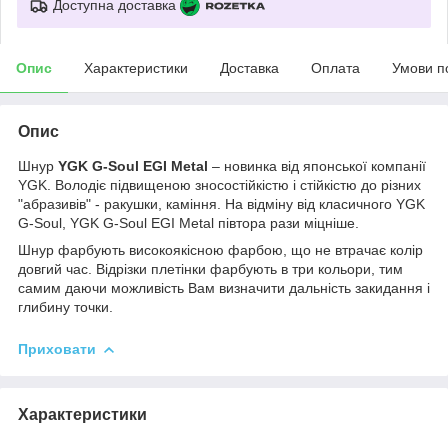
Доступна доставка
Опис
Характеристики
Доставка
Оплата
Умови п
Опис
Шнур
YGK G-Soul EGI Metal
– новинка від японської компанії
YGK. Володіє підвищеною зносостійкістю і стійкістю до різних
"абразивів" - ракушки, каміння. На відміну від класичного YGK
G-Soul, YGK G-Soul EGI Metal півтора рази міцніше.
Шнур фарбують високоякісною фарбою, що не втрачає колір
довгий час. Відрізки плетінки фарбують в три кольори, тим
самим даючи можливість Вам визначити дальність закидання і
глибину точки.
Приховати
Характеристики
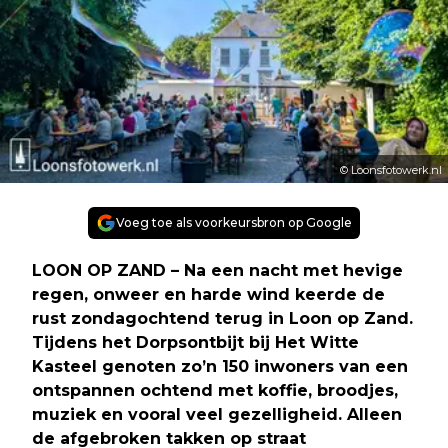
© Loonsfotowerk.nl
Voeg toe als voorkeursbron op Google
LOON OP ZAND – Na een nacht met hevige
regen, onweer en harde wind keerde de
rust zondagochtend terug in Loon op Zand.
Tijdens het Dorpsontbijt bij Het Witte
Kasteel genoten zo’n 150 inwoners van een
ontspannen ochtend met koffie, broodjes,
muziek en vooral veel gezelligheid. Alleen
de afgebroken takken op straat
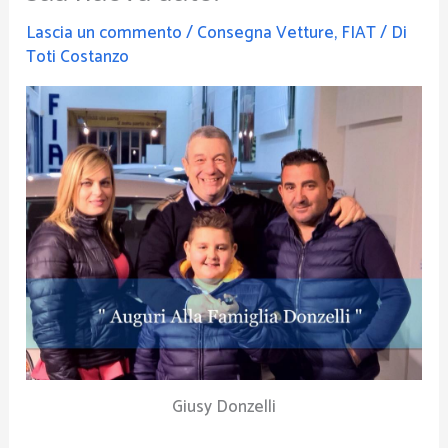
Lascia un commento
/
Consegna Vetture
,
FIAT
/ Di
Toti Costanzo
Giusy Donzelli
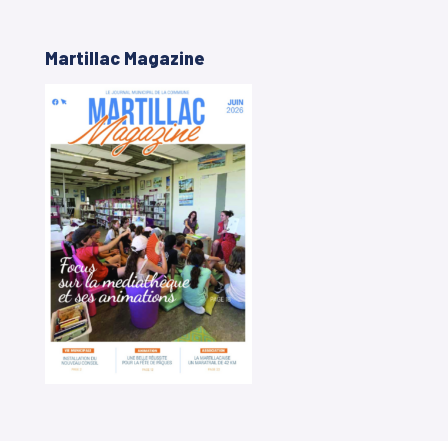
Martillac Magazine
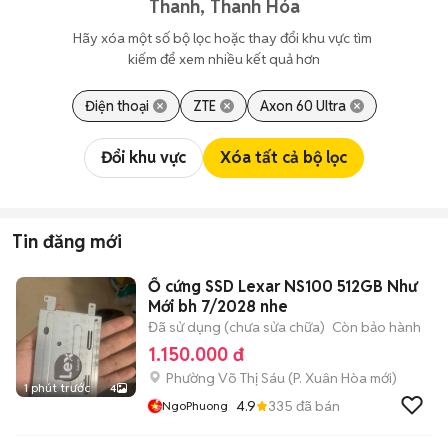
Thanh, Thanh Hóa
Hãy xóa một số bộ lọc hoặc thay đổi khu vực tìm 
kiếm để xem nhiều kết quả hơn
Điện thoại
ZTE
Axon 60 Ultra
Đổi khu vực
Xóa tất cả bộ lọc
Tin đăng mới
Ổ cứng SSD Lexar NS100 512GB Như
Mới bh 7/2028 nhe
Đã sử dụng (chưa sửa chữa)
Còn bảo hành
1.150.000 đ
Phường Võ Thị Sáu
(
P. Xuân Hòa
mới)
1 phút trước
4
4.9
335
đã bán
NgoPhuong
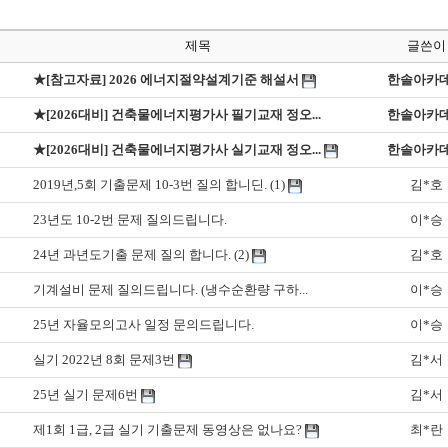
제목
글쓴이
★[참고자료] 2026 에너지절약설계기준 해설서
한솔아카
★[2026대비] 건축물에너지평가사 필기교재 정오...
한솔아카
★[2026대비] 건축물에너지평가사 실기교재 정오...
한솔아카
2019년,5회 기출문제 10-3번 질의 합니딘.
(1)
김*호
23년도 10-2번 문제 질의드립니다.
이*승
24년 과년도기출 문제 질의 합니다.
(2)
김*호
기계설비 문제 질의드립니다. (냉수순환량 구하...
이*승
25년 자율모의고사 일정 문의드립니다.
이*승
실기 2022년 8회 문제3번
김*서
25년 실기 문제6번
김*서
제1회 1급, 2급 실기 기출문제 동영상은 없나요?
최*란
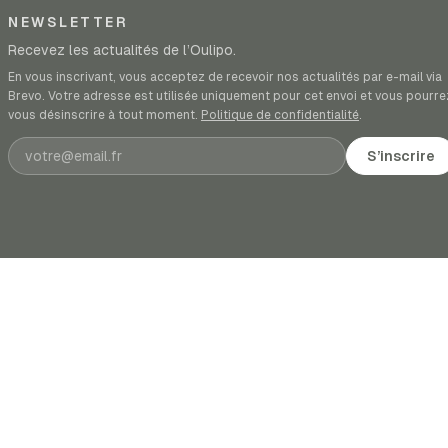
NEWSLETTER
Recevez les actualités de l’Oulipo.
En vous inscrivant, vous acceptez de recevoir nos actualités par e-mail via
Brevo. Votre adresse est utilisée uniquement pour cet envoi et vous pourre
vous désinscrire à tout moment.
Politique de confidentialité
.
Adresse e-mail
S’inscrire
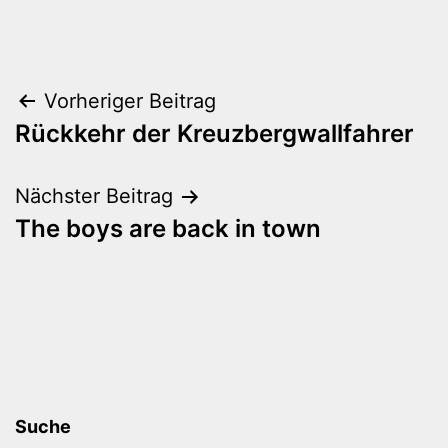
Beitragsnavigation
Vorheriger Beitrag
Rückkehr der Kreuzbergwallfahrer
Nächster Beitrag
The boys are back in town
Suche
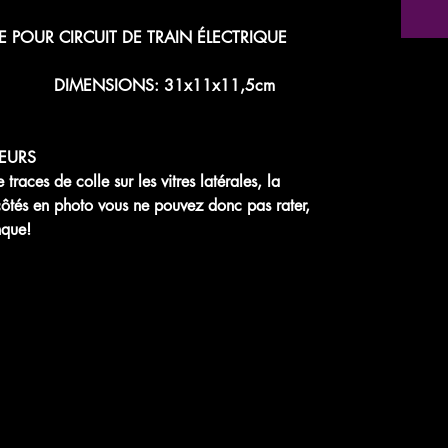
 POUR CIRCUIT DE TRAIN ÉLECTRIQUE
/87e DIMENSIONS: 31x11x11,5cm
EURS
ces de colle sur les vitres latérales, la
 côtés en photo vous ne pouvez donc pas rater,
nque!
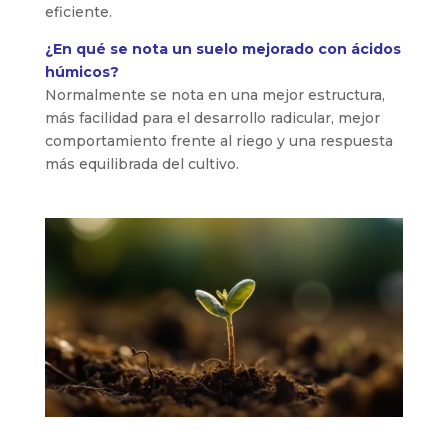
eficiente.
¿En qué se nota un suelo mejorado con ácidos
húmicos?
Normalmente se nota en una mejor estructura,
más facilidad para el desarrollo radicular, mejor
comportamiento frente al riego y una respuesta
más equilibrada del cultivo.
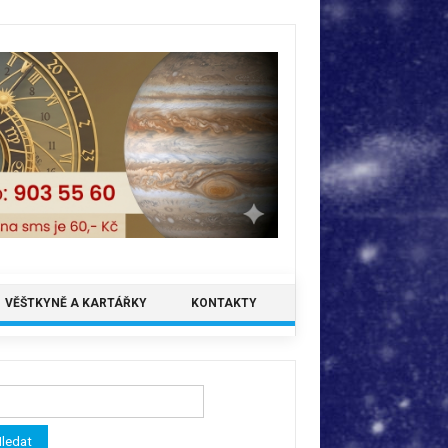
VĚŠTKYNĚ A KARTÁŘKY
KONTAKTY
ledávání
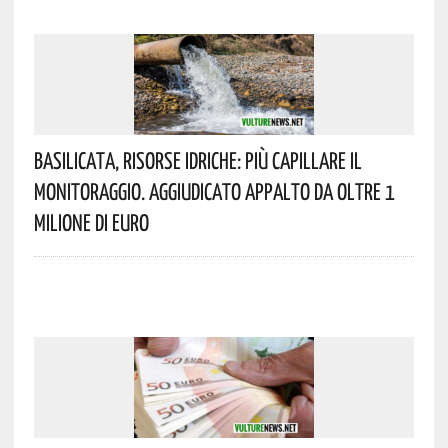
Basilicata, Risorse Idriche: Più Capillare Il
Monitoraggio. Aggiudicato Appalto Da Oltre 1
Milione Di Euro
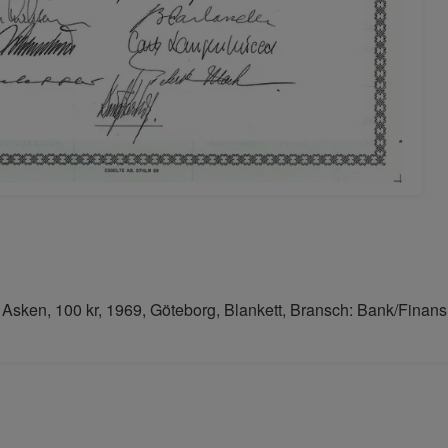
Asken, 100 kr, 1969, Göteborg, Blankett, Bransch: Bank/Finans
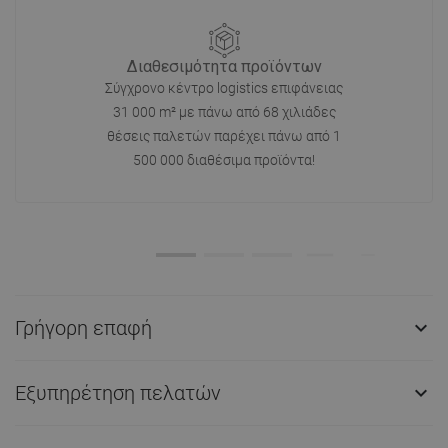
Διαθεσιμότητα προϊόντων
Σύγχρονο κέντρο logistics επιφάνειας
31 000 m² με πάνω από 68 χιλιάδες
θέσεις παλετών παρέχει πάνω από 1
500 000 διαθέσιμα προϊόντα!
Γρήγορη επαφή

Εξυπηρέτηση πελατών

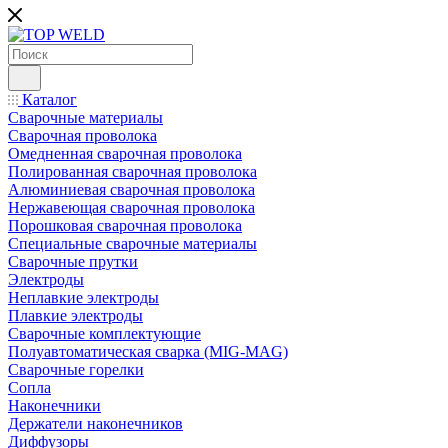
Каталог
Сварочные материалы
Сварочная проволока
Омедненная сварочная проволока
Полированная сварочная проволока
Алюминиевая сварочная проволока
Нержавеющая сварочная проволока
Порошковая сварочная проволока
Специальные сварочные материалы
Сварочные прутки
Электроды
Неплавкие электроды
Плавкие электроды
Сварочные комплектующие
Полуавтоматическая сварка (MIG-MAG)
Сварочные горелки
Сопла
Наконечники
Держатели наконечников
Диффузоры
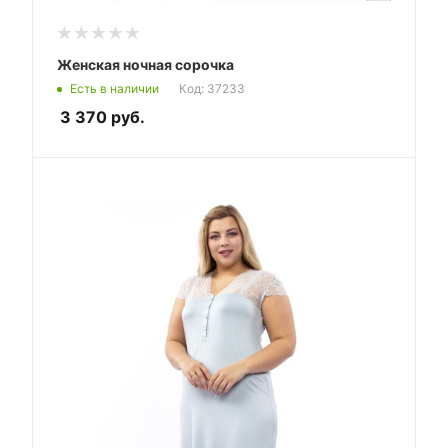
Женская ночная сорочка
Есть в наличии
Код: 37233
3 370
руб.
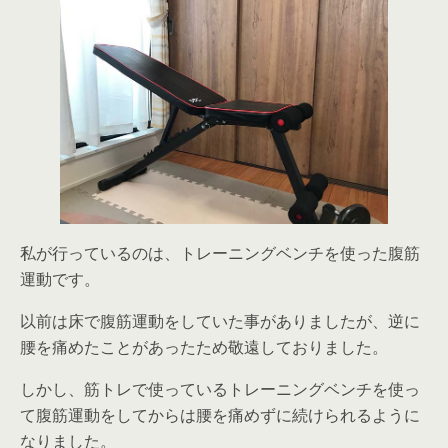
私が行っているのは、トレーニングベンチを使った腹筋
運動です。
以前は床で腹筋運動をしていた事がありましたが、逆に
腰を痛めたことがあったため敬遠しておりました。
しかし、筋トレで使っている
トレーニングベンチを使っ
て腹筋運動をしてからは腰を痛めずに続けられる
ように
なりました。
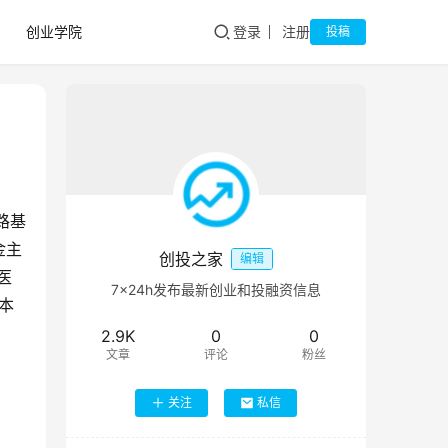
创业学院
登录
注册
投稿
路基
金主
创投之家
编辑
医
7×24h发布最新创业和投融资信息
本
2.9K
0
0
文章
评论
粉丝
关注
私信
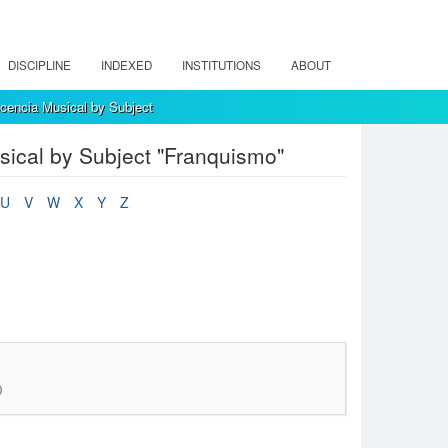
DISCIPLINE
INDEXED
INSTITUTIONS
ABOUT
encia Musical by Subject
ical by Subject "Franquismo"
U
V
W
X
Y
Z
0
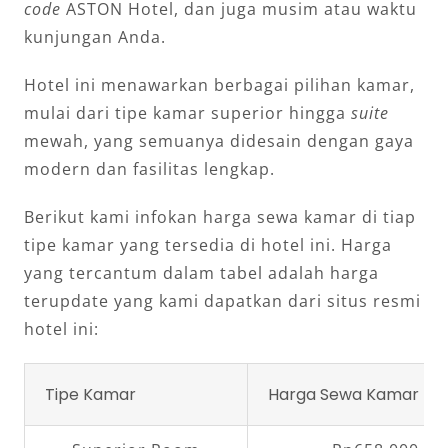
code
ASTON Hotel, dan juga musim atau waktu
kunjungan Anda.
Hotel ini menawarkan berbagai pilihan kamar,
mulai dari tipe kamar superior hingga
suite
mewah, yang semuanya didesain dengan gaya
modern dan fasilitas lengkap.
Berikut kami infokan harga sewa kamar di tiap
tipe kamar yang tersedia di hotel ini. Harga
yang tercantum dalam tabel adalah harga
terupdate yang kami dapatkan dari situs resmi
hotel ini:
Tipe Kamar
Harga Sewa Kamar Pe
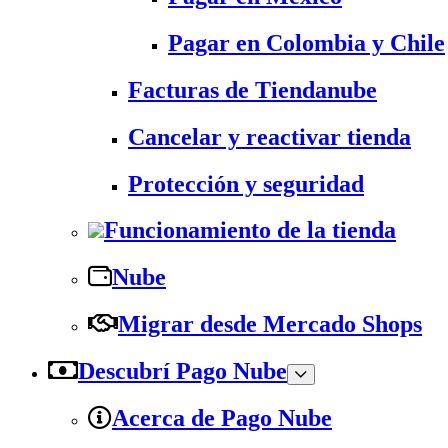
Pagar en Colombia y Chile
Facturas de Tiendanube
Cancelar y reactivar tienda
Protección y seguridad
Funcionamiento de la tienda
Nube
Migrar desde Mercado Shops
Descubrí Pago Nube
Acerca de Pago Nube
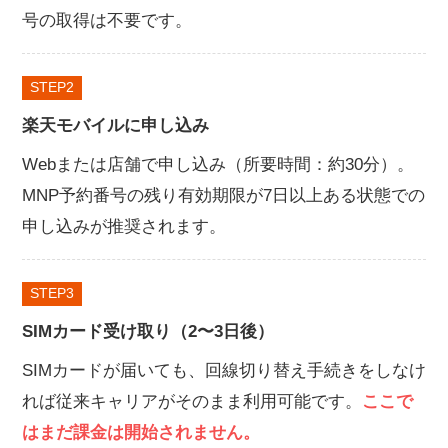
号の取得は不要です。
STEP
楽天モバイルに申し込み
Webまたは店舗で申し込み（所要時間：約30分）。
MNP予約番号の残り有効期限が7日以上ある状態での
申し込みが推奨されます。
STEP
SIMカード受け取り（2〜3日後）
SIMカードが届いても、回線切り替え手続きをしなけ
れば従来キャリアがそのまま利用可能です。
ここで
はまだ課金は開始されません。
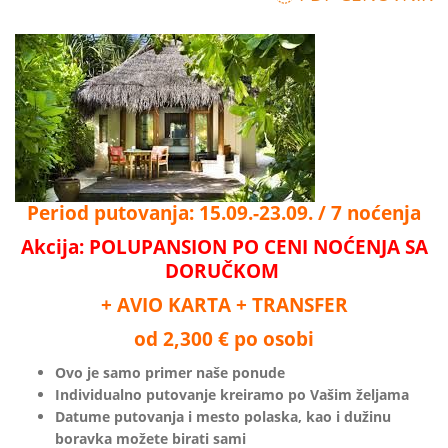
Period putovanja: 15.09.-23.09. / 7 noćenja
Akcija: POLUPANSION PO CENI NOĆENJA SA
DORUČKOM
+ AVIO KARTA + TRANSFER
od 2,300 € po osobi
Ovo je samo primer naše ponude
Individualno putovanje kreiramo po Vašim željama
Datume putovanja i mesto polaska, kao i dužinu
boravka možete birati sami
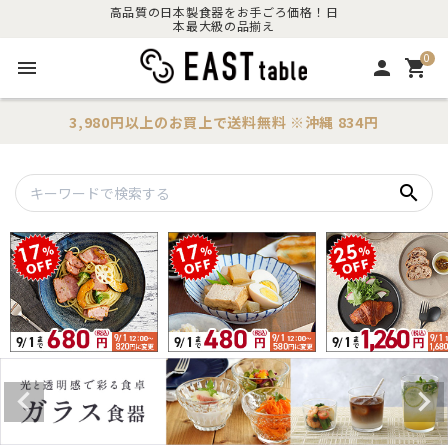
高品質の日本製食器をお手ごろ価格！日
本最大級の品揃え
0
menu
person
shopping_cart
3,980円以上のお買上で
送料無料
※沖縄 834円
search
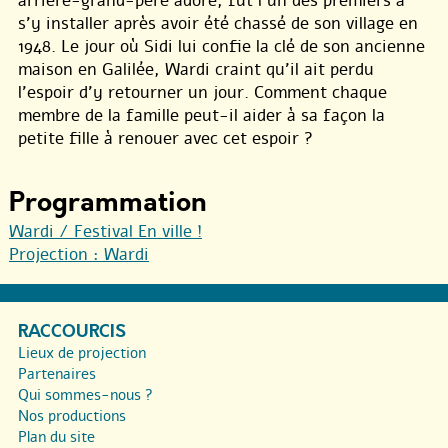
arrière-grand-père adoré, fut l’un des premiers à
s’y installer après avoir été chassé de son village en
1948. Le jour où Sidi lui confie la clé de son ancienne
maison en Galilée, Wardi craint qu’il ait perdu
l’espoir d’y retourner un jour. Comment chaque
membre de la famille peut-il aider à sa façon la
petite fille à renouer avec cet espoir ?
Programmation
Wardi / Festival En ville !
Projection : Wardi
RACCOURCIS
Lieux de projection
Partenaires
Qui sommes-nous ?
Nos productions
Plan du site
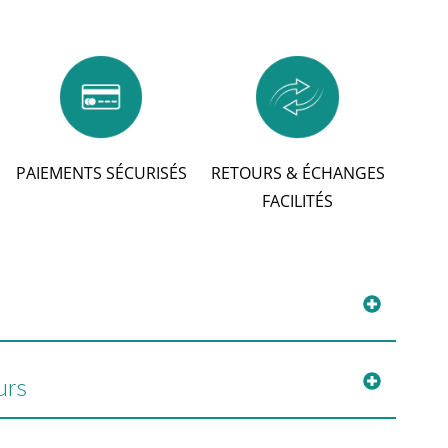
PAIEMENTS SÉCURISÉS
RETOURS & ÉCHANGES
FACILITÉS
urs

> **Your goal**:
Copy out all of the data word for word. Do not carry over any picture.

> **Response box**:
Доступна доставка
Опис
Характеристики
Доставка
Оплата
Умови п
Опис
Шнур
YGK G-Soul EGI Metal
– новинка від японської компанії
YGK. Володіє підвищеною зносостійкістю і стійкістю до різних
"абразивів" - ракушки, каміння. На відміну від класичного YGK
G-Soul, YGK G-Soul EGI Metal півтора рази міцніше.
Шнур фарбують високоякісною фарбою, що не втрачає колір
довгий час. Відрізки плетінки фарбують в три кольори, тим
самим даючи можливість Вам визначити дальність закидання і
глибину точки.
Приховати
Характеристики
© Loonsfotowerk.nl
Voeg toe als voorkeursbron op Google
LOON OP ZAND – Na een nacht met hevige
regen, onweer en harde wind keerde de
rust zondagochtend terug in Loon op Zand.
Tijdens het Dorpsontbijt bij Het Witte
Kasteel genoten zo’n 150 inwoners van een
ontspannen ochtend met koffie, broodjes,
muziek en vooral veel gezelligheid. Alleen
de afgebroken takken op straat
Lascia un commento
/
Consegna Vetture
,
FIAT
/ Di
Toti Costanzo
Giusy Donzelli
Martillac Magazine
Thanh, Thanh Hóa
Hãy xóa một số bộ lọc hoặc thay đổi khu vực tìm 
kiếm để xem nhiều kết quả hơn
Điện thoại
ZTE
Axon 60 Ultra
Đổi khu vực
Xóa tất cả bộ lọc
Tin đăng mới
Ổ cứng SSD Lexar NS100 512GB Như
Mới bh 7/2028 nhe
Đã sử dụng (chưa sửa chữa)
Còn bảo hành
1.150.000 đ
Phường Võ Thị Sáu
(
P. Xuân Hòa
mới)
1 phút trước
4
4.9
335
đã bán
NgoPhuong
제목
글쓴이
★[참고자료] 2026 에너지절약설계기준 해설서
한솔아카
★[2026대비] 건축물에너지평가사 필기교재 정오...
한솔아카
★[2026대비] 건축물에너지평가사 실기교재 정오...
한솔아카
2019년,5회 기출문제 10-3번 질의 합니딘.
(1)
김*호
23년도 10-2번 문제 질의드립니다.
이*승
24년 과년도기출 문제 질의 합니다.
(2)
김*호
기계설비 문제 질의드립니다. (냉수순환량 구하...
이*승
25년 자율모의고사 일정 문의드립니다.
이*승
실기 2022년 8회 문제3번
김*서
25년 실기 문제6번
김*서
제1회 1급, 2급 실기 기출문제 동영상은 없나요?
최*란
NEWSLETTER
Recevez les actualités de l’Oulipo.
En vous inscrivant, vous acceptez de recevoir nos actualités par e-mail via
Brevo. Votre adresse est utilisée uniquement pour cet envoi et vous pourre
vous désinscrire à tout moment.
Politique de confidentialité
.
Adresse e-mail
S’inscrire
Beitragsnavigation
Vorheriger Beitrag
Rückkehr der Kreuzbergwallfahrer
Nächster Beitrag
The boys are back in town
Suche
 POUR CIRCUIT DE TRAIN ÉLECTRIQUE
/87e DIMENSIONS: 31x11x11,5cm
EURS
ces de colle sur les vitres latérales, la
 côtés en photo vous ne pouvez donc pas rater,
nque!
eficiente.
¿En qué se nota un suelo mejorado con ácidos
húmicos?
Normalmente se nota en una mejor estructura,
más facilidad para el desarrollo radicular, mejor
comportamiento frente al riego y una respuesta
más equilibrada del cultivo.
VĚŠTKYNĚ A KARTÁŘKY
KONTAKTY
ledávání
Basilicata, Risorse Idriche: Più Capillare Il
Monitoraggio. Aggiudicato Appalto Da Oltre 1
Milione Di Euro
Asken, 100 kr, 1969, Göteborg, Blankett, Bransch: Bank/Finans
Διαθεσιμότητα προϊόντων
Σύγχρονο κέντρο logistics επιφάνειας
31 000 m² με πάνω από 68 χιλιάδες
θέσεις παλετών παρέχει πάνω από 1
500 000 διαθέσιμα προϊόντα!
Γρήγορη επαφή

Εξυπηρέτηση πελατών

Каталог
Сварочные материалы
Сварочная проволока
Омедненная сварочная проволока
Полированная сварочная проволока
Алюминиевая сварочная проволока
Нержавеющая сварочная проволока
Порошковая сварочная проволока
Специальные сварочные материалы
Сварочные прутки
Электроды
Неплавкие электроды
Плавкие электроды
Сварочные комплектующие
Полуавтоматическая сварка (MIG-MAG)
Сварочные горелки
Сопла
Наконечники
Держатели наконечников
Диффузоры
Женская ночная сорочка
Есть в наличии
Код: 37233
3 370
руб.
私が行っているのは、トレーニングベンチを使った腹筋
運動です。
以前は床で腹筋運動をしていた事がありましたが、逆に
腰を痛めたことがあったため敬遠しておりました。
しかし、筋トレで使っている
トレーニングベンチを使っ
て腹筋運動をしてからは腰を痛めずに続けられる
ように
なりました。
创业学院
登录
注册
投稿
路基
金主
创投之家
编辑
医
7×24h发布最新创业和投融资信息
本
2.9K
0
0
文章
评论
粉丝
关注
私信
DISCIPLINE
INDEXED
INSTITUTIONS
ABOUT
encia Musical by Subject
ical by Subject "Franquismo"
U
V
W
X
Y
Z
0
code
ASTON Hotel, dan juga musim atau waktu
kunjungan Anda.
Hotel ini menawarkan berbagai pilihan kamar,
mulai dari tipe kamar superior hingga
suite
mewah, yang semuanya didesain dengan gaya
modern dan fasilitas lengkap.
Berikut kami infokan harga sewa kamar di tiap
tipe kamar yang tersedia di hotel ini. Harga
yang tercantum dalam tabel adalah harga
terupdate yang kami dapatkan dari situs resmi
hotel ini:
Tipe Kamar
Harga Sewa Kamar Pe
Pagar en Colombia y Chile
Facturas de Tiendanube
Cancelar y reactivar tienda
Protección y seguridad
Funcionamiento de la tienda
Nube
Migrar desde Mercado Shops
Descubrí Pago Nube
Acerca de Pago Nube
号の取得は不要です。
STEP
楽天モバイルに申し込み
Webまたは店舗で申し込み（所要時間：約30分）。
MNP予約番号の残り有効期限が7日以上ある状態での
申し込みが推奨されます。
STEP
SIMカード受け取り（2〜3日後）
SIMカードが届いても、回線切り替え手続きをしなけ
れば従来キャリアがそのまま利用可能です。
ここで
はまだ課金は開始されません。
Period putovanja: 15.09.-23.09. / 7 noćenja
Akcija: POLUPANSION PO CENI NOĆENJA SA
DORUČKOM
+ AVIO KARTA + TRANSFER
od 2,300 € po osobi
Ovo je samo primer naše ponude
Individualno putovanje kreiramo po Vašim željama
Datume putovanja i mesto polaska, kao i dužinu
boravka možete birati sami
高品質の日本製食器をお手ごろ価格！日
本最大級の品揃え
0
menu
person
shopping_cart
3,980円以上のお買上で
送料無料
※沖縄 834円
search
arrière-grand-père adoré, fut l’un des premiers à
s’y installer après avoir été chassé de son village en
1948. Le jour où Sidi lui confie la clé de son ancienne
maison en Galilée, Wardi craint qu’il ait perdu
l’espoir d’y retourner un jour. Comment chaque
membre de la famille peut-il aider à sa façon la
petite fille à renouer avec cet espoir ?
Programmation
Wardi / Festival En ville !
Projection : Wardi
RACCOURCIS
Lieux de projection
Partenaires
Qui sommes-nous ?
Nos productions
Plan du site
PAIEMENTS SÉCURISÉS
RETOURS & ÉCHANGES
FACILITÉS
urs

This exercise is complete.